Both bills are likely to dramatically expand Medicaid. The House version extends that benefit to working poor families from coast to coast.

And both bills would require most Americans to begin buying health insurance by 2013 or pay penalties. But as the president pointed out to small business executives today…

PRESIDENT BARACK OBAMA: If you are happy with the insurance plan that you have right now. If the cost you’re paying and the benefits you’re getting are what you want them to be, then you can keep offering that same plan. Nobody will make you change it.

The final version of the Senate’s health-care overhaul hasn’t been hammered out yet, but there will be some differences. Senate Majority Leader Harry Reid has said states should be allowed to opt out of the government’s insurance plan if they want to. And the House and Senate also have very different ideas about how to pay for all this.

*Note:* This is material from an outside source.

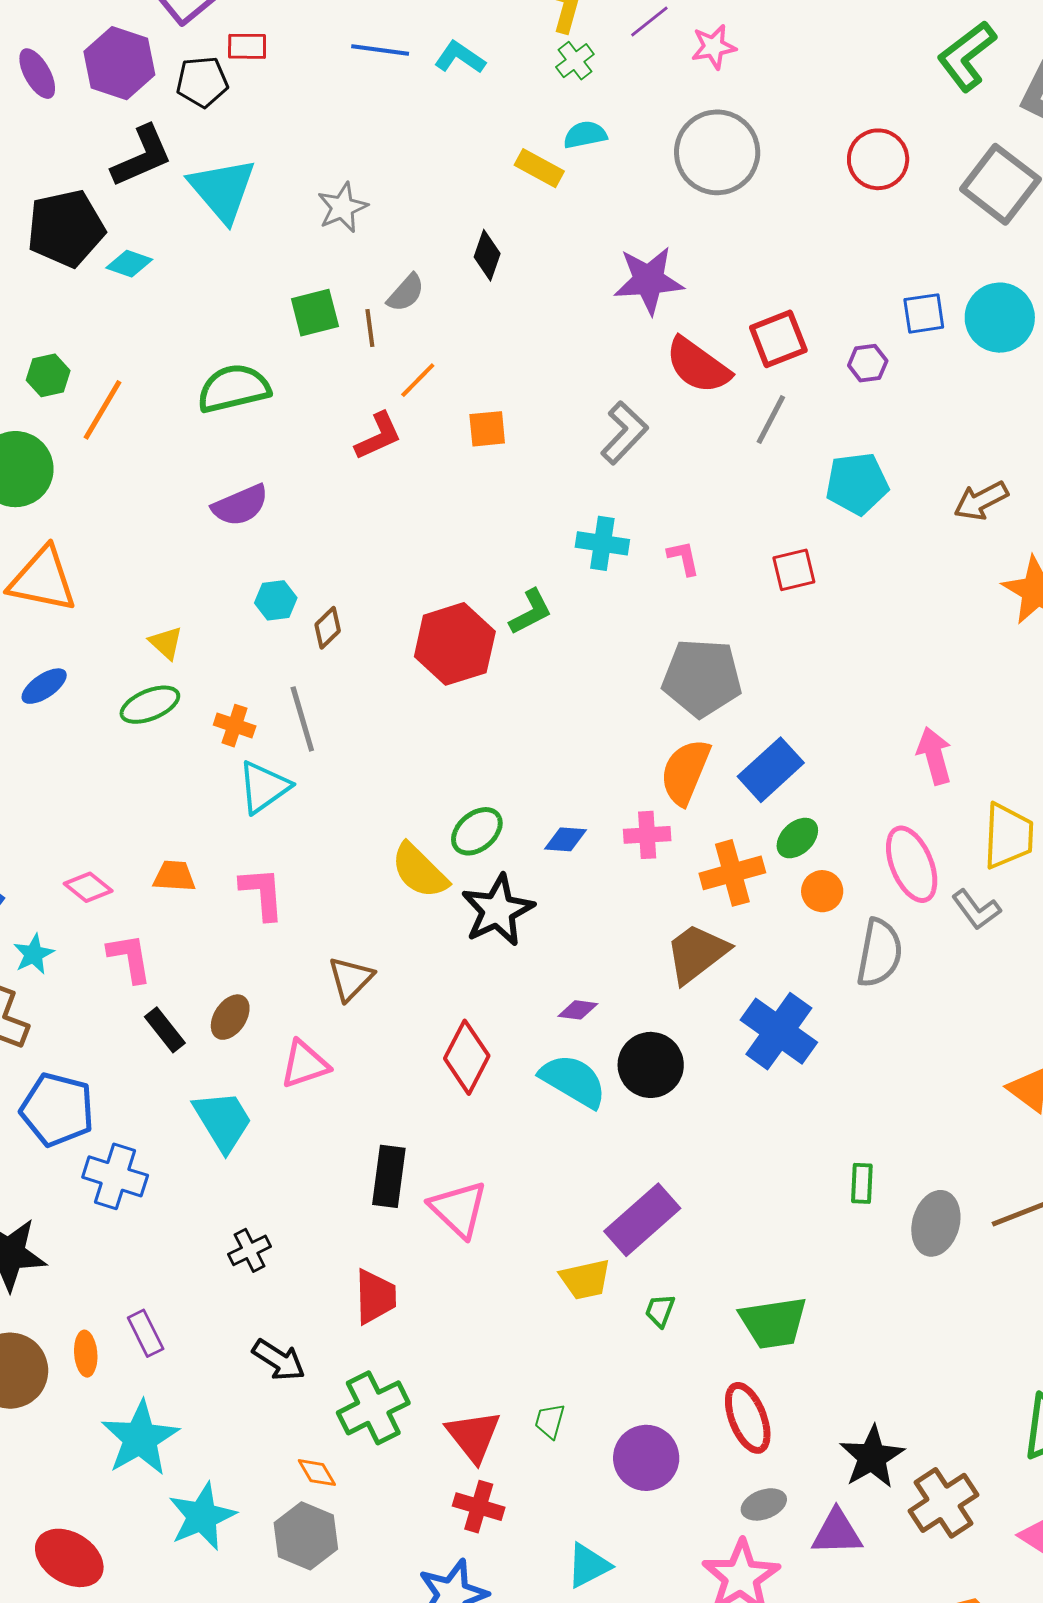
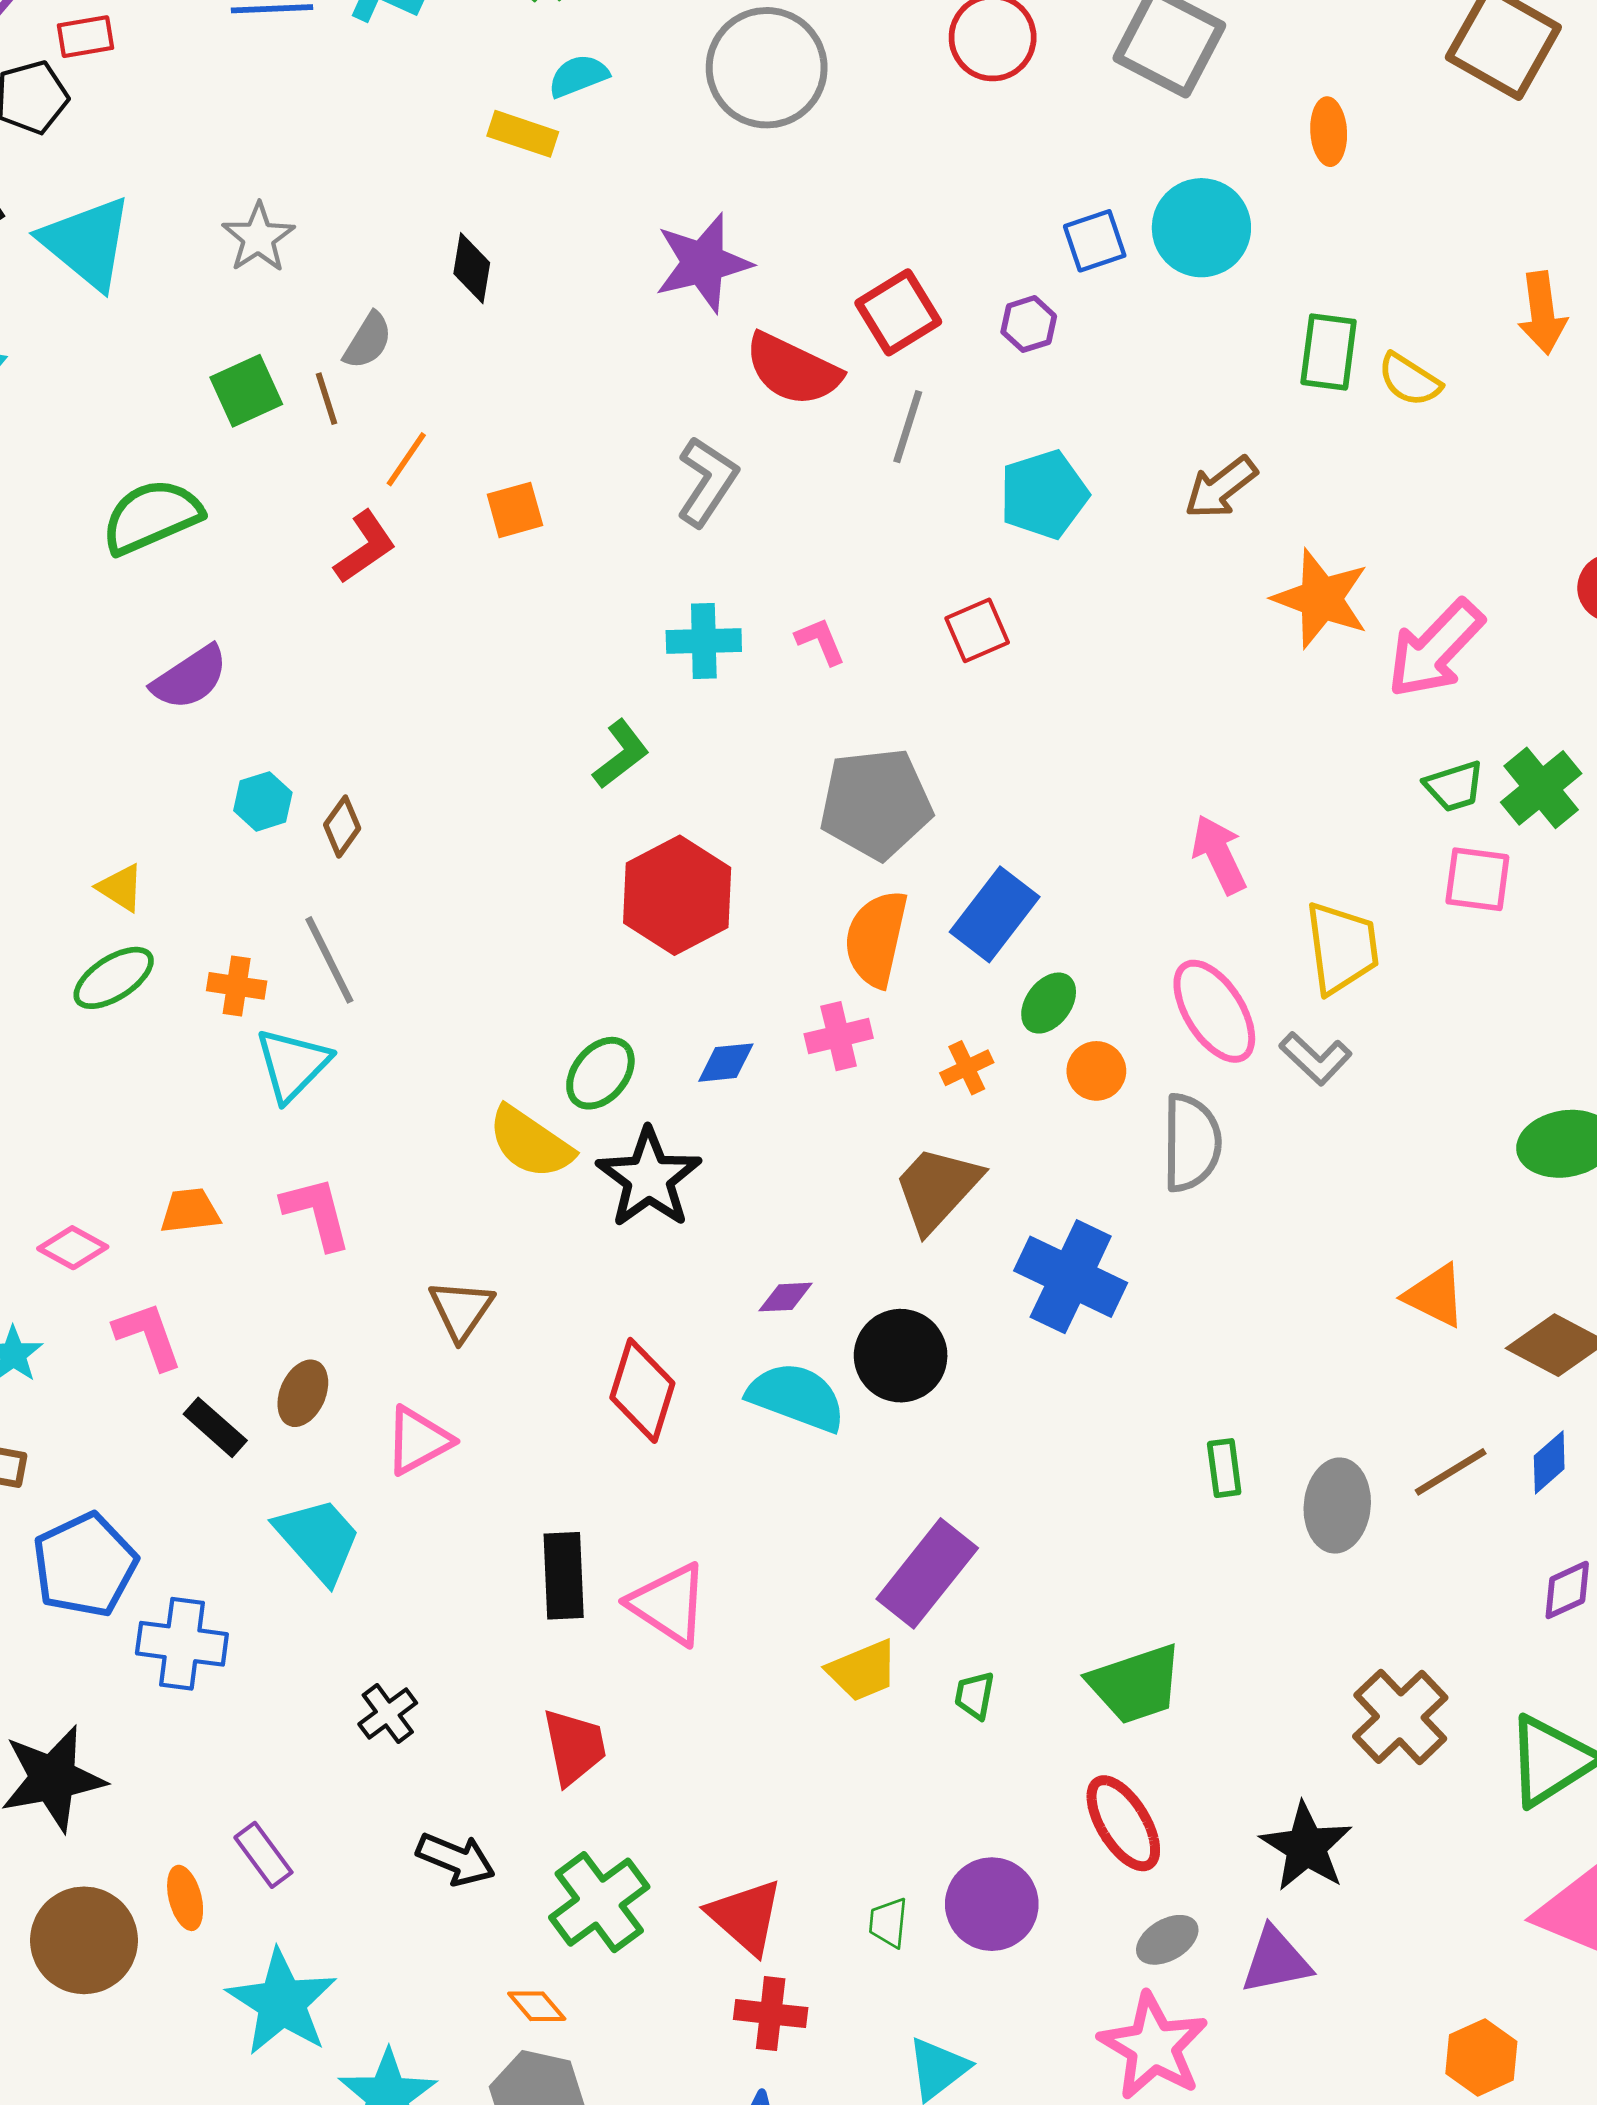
red hexagon: (455, 644) -> (677, 895), moved
orange cross: (732, 873) -> (967, 1068), size x0.6
blue pentagon: (57, 1110) -> (85, 1565), turned -30
green trapezoid: (550, 1421) -> (888, 1923), moved
brown cross: (944, 1503) -> (1400, 1717), moved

KAREN DAVENPORT: They are coming from very philosophically different places.

Karen Davenport is at the Center for American Progress.

DAVENPORT: I think it’s the biggest difference. I think it is also probably the hardest difference to work out in the end.

The Senate wants to pay for the overhaul by taxing high-cost health plans. The idea is that would change patients behavior. But Davenport says that proposal is not very popular with unions, whose members would pay the price. So the House has proposed paying for its bill with a new tax on families that make more than a million dollars a year.

In Washington, I’m Steve Henn for Marketplace.